In the previous sections, we saw how to access and modify portions of arrays using simple indices (e.g., arr[0]
), slices (e.g., arr[:5]
), and Boolean masks (e.g., arr[arr > 0]
).
In this section, we'll look at another style of array indexing, known as fancy indexing.
Fancy indexing is like the simple indexing we've already seen, but we pass arrays of indices in place of single scalars.

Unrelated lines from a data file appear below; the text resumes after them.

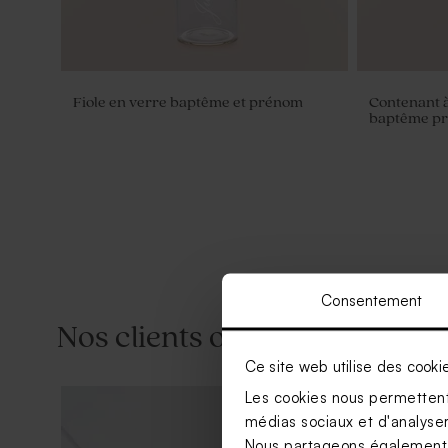
Fiole en verre baptême et prénom
Contenant 
baptême p
Consentement
Nos clients ont aussi aimé...
Ce site web utilise des cooki
Les cookies nous permettent 
médias sociaux et d'analyser 
Nous partageons également de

This allows us to very quickly access and modify complicated subsets of an array's values.
import numpy as np
rand = np.random.RandomState(42)
x = rand.randint(100, size=10)
print(x)
[51 92 14 71 60 20 82 86 74 74]
如果我们想要访问其中三个元素,我们可以这样做:
Suppose we want to access three different elements. We could do it like this:
[x[3], x[7], x[2]]
[71, 86, 14]
或者,我们可以传递这三个值的索引:
Alternatively, we can pass a single list or array of indices to obtain the same result:
ind = [3, 7, 4]
x[ind]
array([71, 86, 60])
使用 fancy indexing 的时候,结果的形状与索引数组的形状(而不是原数组的形状)保持一致:
When using fancy indexing, the shape of the result reflects the shape of the index arrays rather than the shape of the array being indexed:
ind = np.array([[3, 7],
[4, 5]])
x[ind]
array([[71, 86], [60, 20]])
Fancing indexing 也支持多维数组,看下面这个例子:
Fancy indexing also works in multiple dimensions. Consider the following array:
X = np.arange(12).reshape((3, 4))
X
array([[ 0, 1, 2, 3], [ 4, 5, 6, 7], [ 8, 9, 10, 11]])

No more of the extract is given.